You’ll note that the array now starts from column B and not A, and only looks up the third column, not the fourth.

To fill these two formulae down the series, I select both of them and double-click the square in the bottom-righthand side of the right cell.

 

Step 3: Copy and paste the values

These VLOOKUP values are now dynamic, and if something in the worksheet changes, they might break. So I always select and copy these values and paste special, paste as values.

Step 4: Further tidying

This has got a number of the cells filled, but not all. In order to finish I take the following approaches:

  1. Duplicate the ‘name’ column (one will be associated with the airports dataset, one with the DFID dataset). Try editing names like ‘Baltimore MD’ to simply ‘Baltimore’ in one column and see if the VLOOKUP now finds it.
  2. For some airports we get a value of ‘0’ rather than ‘#NA’. That’s because the cell it has found is blank (rather than not having found the cell), so we can try inserting the IACO code instead.
  3. When in doubt, just Google ‘[place] airport’ and the three-digit code usually comes up on the home screen. Copy and paste that into a spreadsheet.

It’s also worth noting that, if you’re using the city as the lookup value, we need to be careful. Big cities may have more than one airport, and the lookup will pull whichever one it finds first.

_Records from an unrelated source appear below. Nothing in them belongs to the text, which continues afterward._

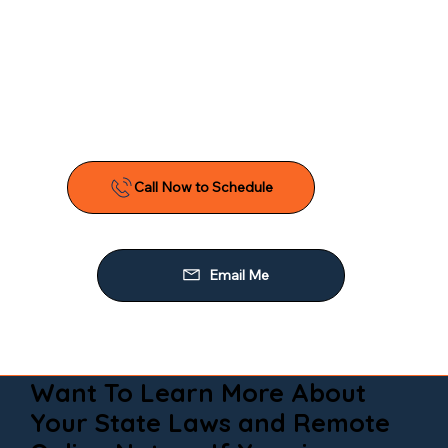
Want To Learn More About
Your State Laws and Remote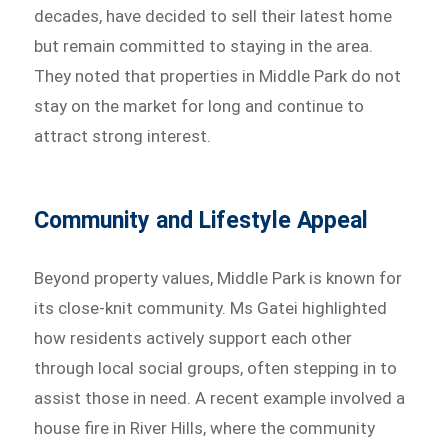
decades, have decided to sell their latest home
but remain committed to staying in the area.
They noted that properties in Middle Park do not
stay on the market for long and continue to
attract strong interest.
Community and Lifestyle Appeal
Beyond property values, Middle Park is known for
its close-knit community. Ms Gatei highlighted
how residents actively support each other
through local social groups, often stepping in to
assist those in need. A recent example involved a
house fire in River Hills, where the community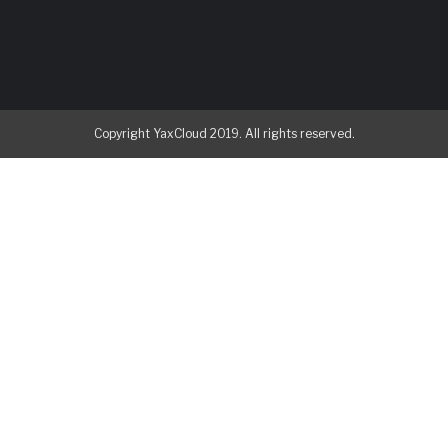
Copyright YaxCloud 2019. All rights reserved.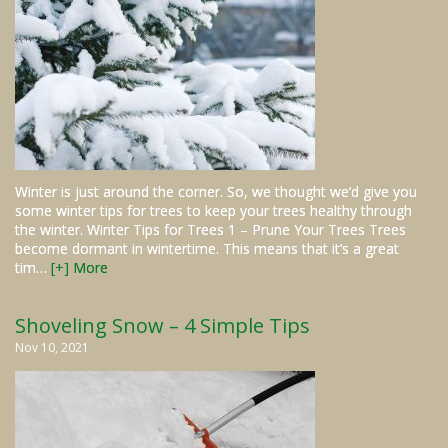
Winter is just around the corner. So, we thought we’d give you
some winter tips for trees to keep your trees healthy through
the winter. Winter Tips for Trees 1 – Prune Your Trees Trees
become dormant in wintertime. This means that it’s a great
tim…
[+] More
Shoveling Snow – 4 Simple Tips
Nov 10, 2021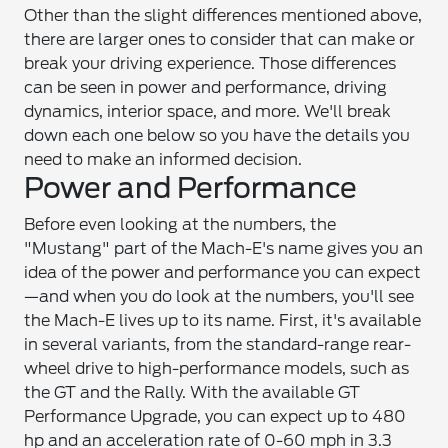
Other than the slight differences mentioned above,
there are larger ones to consider that can make or
break your driving experience. Those differences
can be seen in power and performance, driving
dynamics, interior space, and more. We'll break
down each one below so you have the details you
need to make an informed decision.
Power and Performance
Before even looking at the numbers, the
"Mustang" part of the Mach-E's name gives you an
idea of the power and performance you can expect
—and when you do look at the numbers, you'll see
the Mach-E lives up to its name. First, it's available
in several variants, from the standard-range rear-
wheel drive to high-performance models, such as
the GT and the Rally. With the available GT
Performance Upgrade, you can expect up to 480
hp and an acceleration rate of 0-60 mph in 3.3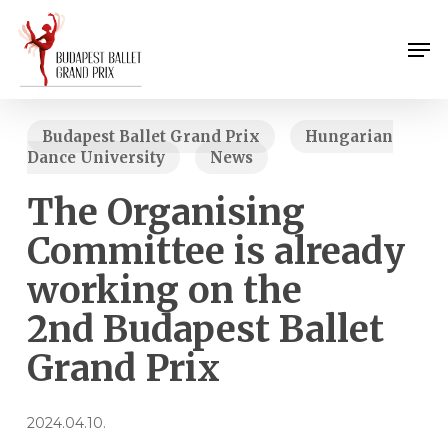
Skip
Menu
to
Men
main
content
Budapest Ballet Grand Prix
Hungarian
Dance University
News
The Organising
Committee is already
working on the
2nd Budapest Ballet
Grand Prix
2024.04.10.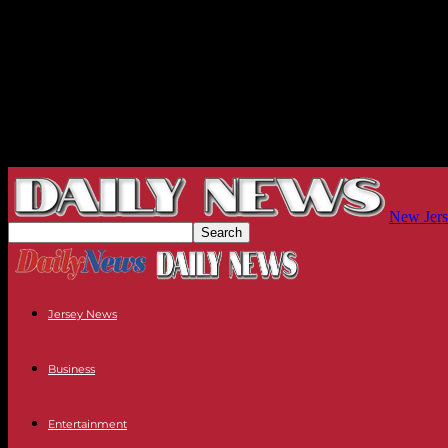
New Jers
Jersey News
Business
Entertainment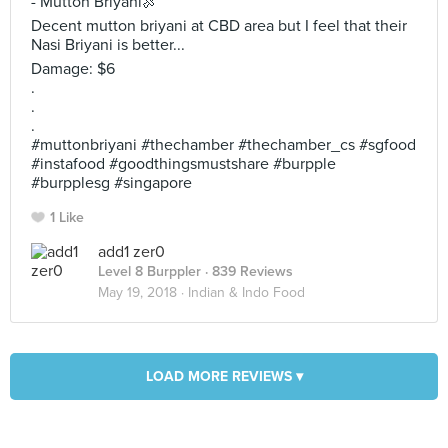
- Mutton Briyani🍖
Decent mutton briyani at CBD area but I feel that their
Nasi Briyani is better...
Damage: $6
.
.
.
#muttonbriyani #thechamber #thechamber_cs #sgfood
#instafood #goodthingsmustshare #burpple
#burpplesg #singapore
1 Like
add1 zer0
Level 8 Burppler
· 839 Reviews
May 19, 2018 ·
Indian & Indo Food
LOAD MORE REVIEWS ▾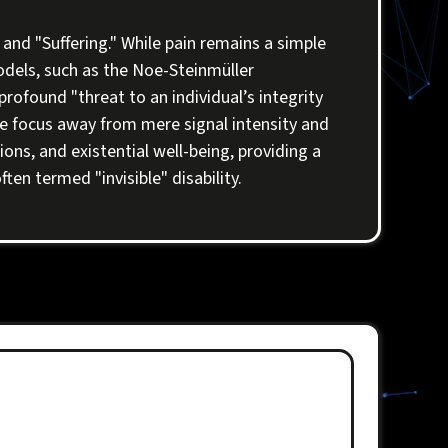
and "Suffering." While pain remains a simple
odels, such as the Noe-Steinmüller
rofound "threat to an individual’s integrity
 the focus away from mere signal intensity and
ons, and existential well-being, providing a
ten termed "invisible" disability.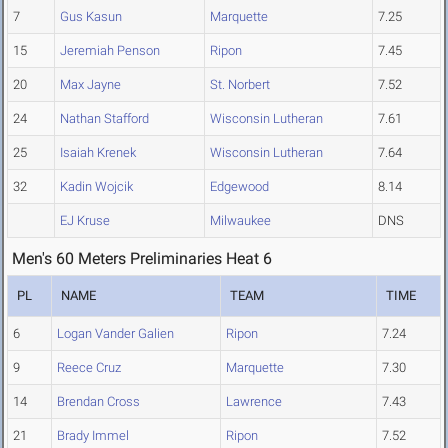
7
Gus Kasun
Marquette
7.25
15
Jeremiah Penson
Ripon
7.45
20
Max Jayne
St. Norbert
7.52
24
Nathan Stafford
Wisconsin Lutheran
7.61
25
Isaiah Krenek
Wisconsin Lutheran
7.64
32
Kadin Wojcik
Edgewood
8.14
EJ Kruse
Milwaukee
DNS
Men's 60 Meters Preliminaries Heat 6
PL
NAME
TEAM
TIME
6
Logan Vander Galien
Ripon
7.24
9
Reece Cruz
Marquette
7.30
14
Brendan Cross
Lawrence
7.43
21
Brady Immel
Ripon
7.52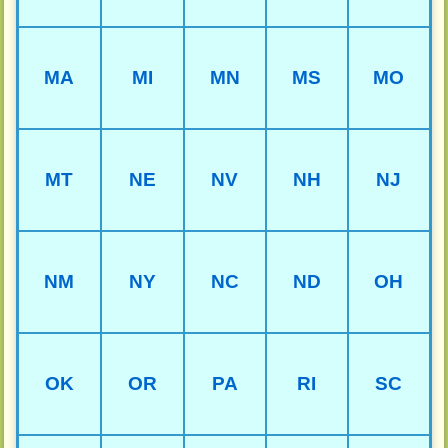
MA
MI
MN
MS
MO
MT
NE
NV
NH
NJ
NM
NY
NC
ND
OH
OK
OR
PA
RI
SC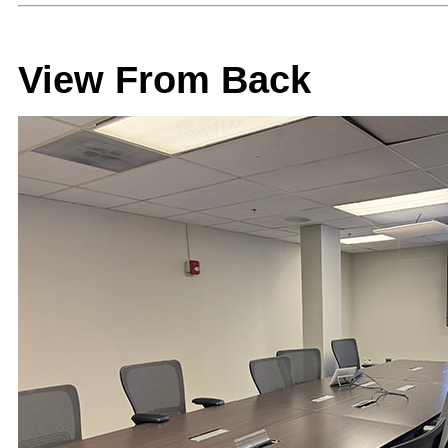
View From Back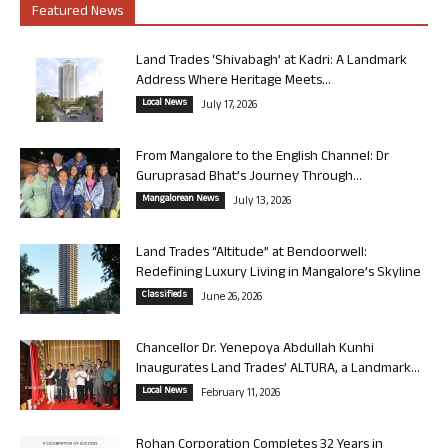
Featured News
Land Trades ‘Shivabagh’ at Kadri: A Landmark
Address Where Heritage Meets...
Local News
July 17, 2026
From Mangalore to the English Channel: Dr
Guruprasad Bhat’s Journey Through...
Mangalorean News
July 13, 2026
Land Trades “Altitude” at Bendoorwell:
Redefining Luxury Living in Mangalore’s Skyline
Classifieds
June 26, 2026
Chancellor Dr. Yenepoya Abdullah Kunhi
Inaugurates Land Trades’ ALTURA, a Landmark...
Local News
February 11, 2026
Rohan Corporation Completes 32 Years in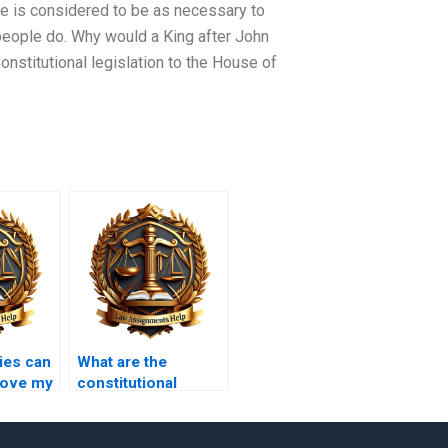
vote is considered to be as necessary to
people do. Why would a King after John
Constitutional legislation to the House of
ies can
What are the
rove my
constitutional
al Law
protections for
journalists?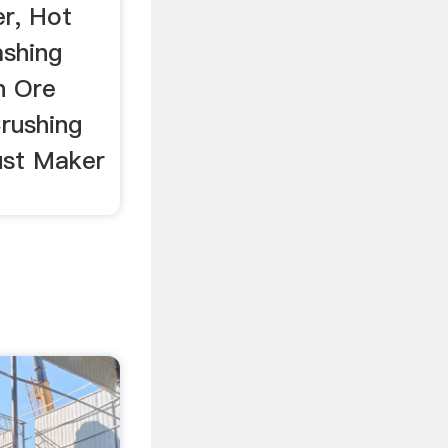
r, Hot
ashing
n Ore
Crushing
st Maker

Step 5: Repeat VLOOKUPs to add in latitude, longitude, city, country columns and merge back with DFID data

After I got all of the airport codes, I used those as the basis for a VLOOKUP to pull all latitude, longitude, city and country data into our spreadsheet as well.

Finally, I used the VLOOKUP code back in our DFID flights spreadsheet to lookup departure and destination information. I then copied, and pasted as values that information and deleted the formulae.

I have made this final version of this spreadsheet available on Google Sheets for download to check your work.